Saved entries:
==================================================

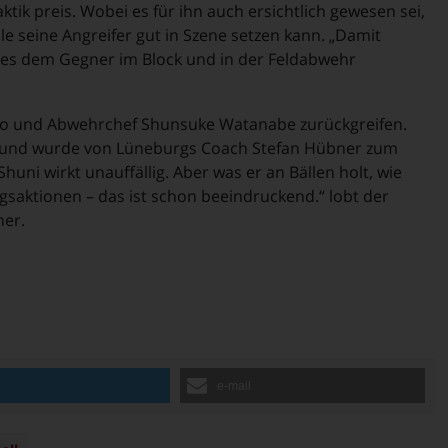
ktik preis. Wobei es für ihn auch ersichtlich gewesen sei,
lle seine Angreifer gut in Szene setzen kann. „Damit
t es dem Gegner im Block und in der Feldabwehr
ero und Abwehrchef Shunsuke Watanabe zurückgreifen.
 und wurde von Lüneburgs Coach Stefan Hübner zum
huni wirkt unauffällig. Aber was er an Bällen holt, wie
gsaktionen – das ist schon beeindruckend.“ lobt der
ner.
n
e-mail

==================================================

Work to complete
Each line, starting with the one containing "gsaktionen – das" and ending with the last line of the records above, should be reproduced exactly.

Answer
gsaktionen – das ist schon beeindruckend.“ lobt der
ner.
n
e-mail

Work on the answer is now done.